Io NON sto con Giuliano Melani e NON compro titoli di Stato



C’è un signore, un certo Giuliano Melani, che va proponendo in giro di acquistare titoli di stato per ridurre la forbice dello Spread, dei Bund, del debito pubblico, della crisi, per evitare il baratro, e per rimettere economicamente l’Italia al passo con le grandi potenze europee, ovvìa!

Melani ha un accento toscano un po’ alla Renzi, e dopo la divulgazione della sua proposta si vede la casella e-mail invasa da messaggi di richieste di aiuto, commenti, controproposte, ha due cellulari bollenti per rispondere meglio a chi gli chiede aiuto, va da Gad Lerner, svicola tutto a mancina su "Otto e mezzo", stamattina era a Radio Tre su "Tutta la città ne parla", dove il conduttore ha affermato che ormai non dorme più o dorme pochissimo, incommensurabili attestazioni di solidarietà, insomma, è il suo momento di gloria e di notorietà pubblica.
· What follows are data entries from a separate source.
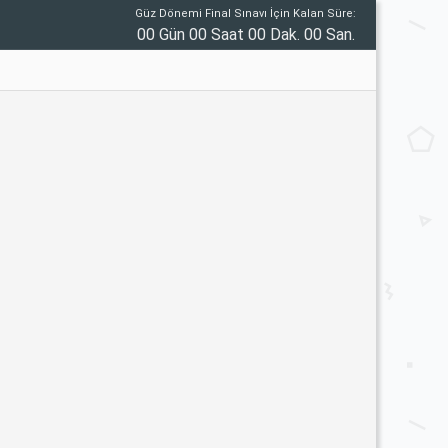
Güz Dönemi Final Sınavı İçin Kalan Süre:
00 Gün 00 Saat 00 Dak. 00 San.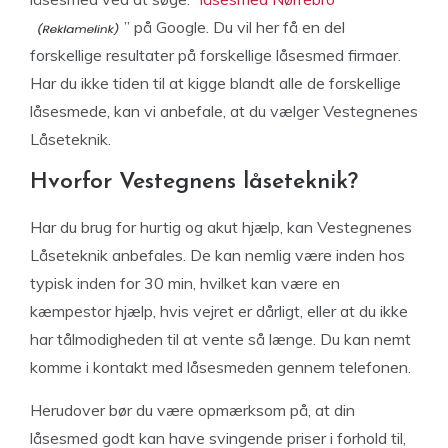
” på Google. Du vil her få en del
forskellige resultater på forskellige låsesmed firmaer.
Har du ikke tiden til at kigge blandt alle de forskellige
låsesmede, kan vi anbefale, at du vælger Vestegnenes
Låseteknik.
Hvorfor Vestegnens låseteknik?
Har du brug for hurtig og akut hjælp, kan Vestegnenes
Låseteknik anbefales. De kan nemlig være inden hos
typisk inden for 30 min, hvilket kan være en
kæmpestor hjælp, hvis vejret er dårligt, eller at du ikke
har tålmodigheden til at vente så længe. Du kan nemt
komme i kontakt med låsesmeden gennem telefonen.
Herudover bør du være opmærksom på, at din
låsesmed godt kan have svingende priser i forhold til,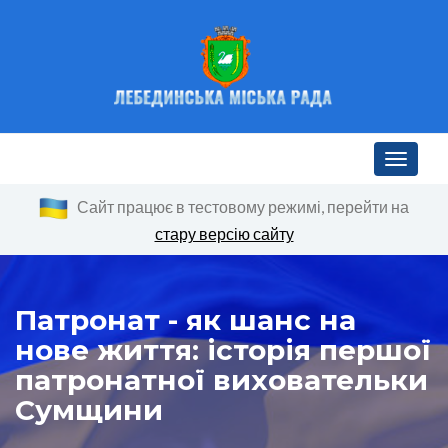
Toggle n
Сайт працює в тестовому режимі, перейти на
стару версію сайту
Патронат - як шанс на
нове життя: історія першої
патронатної виховательки
Сумщини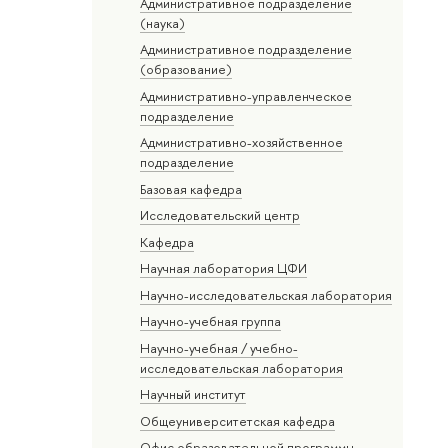
Административное подразделение
(наука)
Административное подразделение
(образование)
Административно-управленческое
подразделение
Административно-хозяйственное
подразделение
Базовая кафедра
Исследовательский центр
Кафедра
Научная лаборатория ЦФИ
Научно-исследовательская лаборатория
Научно-учебная группа
Научно-учебная / учебно-
исследовательская лаборатория
Научный институт
Общеуниверситетская кафедра
Офис образовательной программы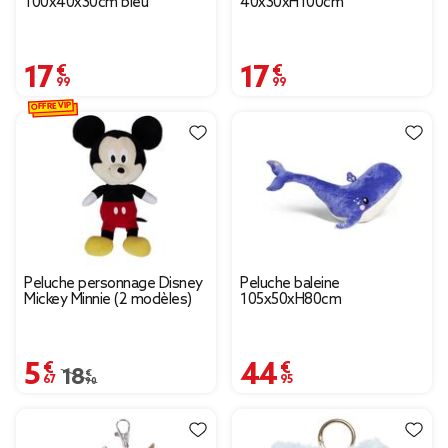
100x40x30cm bleu
40x30xH100cm
17,99 €
17,99 €
OFFRE VIP
Peluche personnage Disney
Peluche baleine
Mickey Minnie (2 modèles)
105x50xH80cm
5,67 €
44,95 €
Prix remisé de 18,90 € à 5,67 €
18,90 €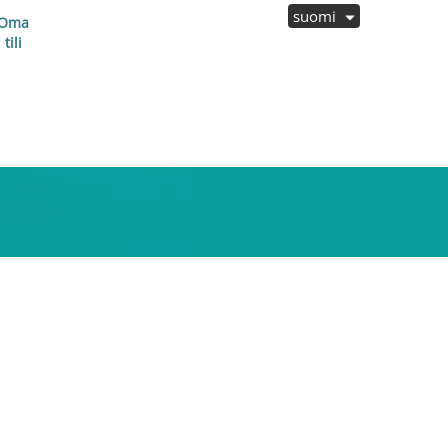
suomi
Oma
tili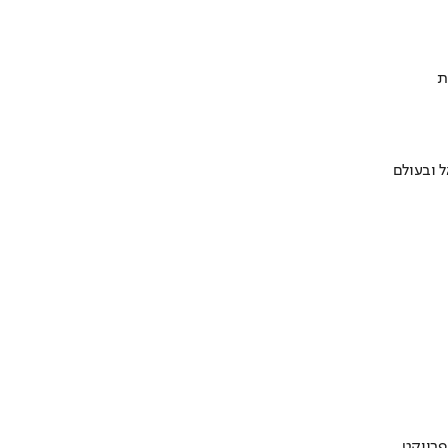
ת
 ובעולם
Allora, facciamo un ragionamento da bambini dell’asilo. Cos’è il debito pubblico? E’ quello che lo Stato deve pagare di interessi a chi compra i suoi titoli. Il denaro è una merce. Io ti vendo 100 euro se tu fra un anno me ne restituisci almeno 101, se no i 100 euro me li tengo per me.
Ora, se tu dimostri di non essere in grado di ripagarmi, a scadenza, i miei 101 euro, non sei affidabile. Anche se ti chiami Stato.
Come cacchio li investi i soldi che ti ho prestato? Cosa ci hai fatto? Come li hai impiegati per non essere in grado di ripagarmi un euro pidocchioso (chè tanto rendono i "bòtti", come li chiamava il mi’ nonno Armando, mica di più) dopo un anno?
I casi sono due, o non li hai impiegati, ma allora sei completamente scemo perché con l’1% netto di interesse ti basta aprire un Conto Arancio (cioè darli a una banca privata, "Conto Arancio" è una metafora) che ti fa avere almeno il doppio, la metà la restituisci ai prestatori e il resto è il tuo guadagno, oppure li hai impiegati male.

In ogni caso non te li do più.

Il signor Giuliano Melani ha pensato bene di dare il buon esempio. Ha investito 20.000 euro acquistando titoli di stato presso la filiale della Cassa di Risparmio di Lucca, Pisa e Livorno di via Montalbano a Quarrata. Obbravo. Ora mi spieghi, per cortesia, perché mai io dovrei fare la stessa cosa.

Se compro il debito che l’Italia aveva contratto a tassi di interesse minori con il tasso di interesse attuale costringo il mio paese a indebitarsi ancora di più, perché quello che non è in grado di restituirmi oggi dovrà restituirmelo domani, e con tassi di interessi maggiori.

20.000 euro per un imprenditore non sono, poi, tutto questo gran che. Non voglio fare i conti in tasca a nessuno, ma credo che esistano persone che possono contare su un reddito assai minore del sor Melani e che abbiano investito in titoli di stato (i famosi "beni-rifugio") una cifra maggiore.
Sono quelli che hanno investito una liquidazione intera, o i risparmi di una vita.

E io dovrei prestare dei soldi allo Stato "anche a tasso zero" solo perché il Governo è alla frutta? E io dovrei parare le terga a Berlusconi ed essere io a dire a lui "ghe pensi mi"?? E io dovrei comprendere???

Mi dispiace, sor Melani, i titoli di stato se li compri Lei, se proprio le fa piacere. E buon pro le facciano, per l’amor di Dio. Io non La seguo.
Almeno finché qualcuno (lo Stato) non tornerà di nuovo a pagarmi per comprare i suoi titoli.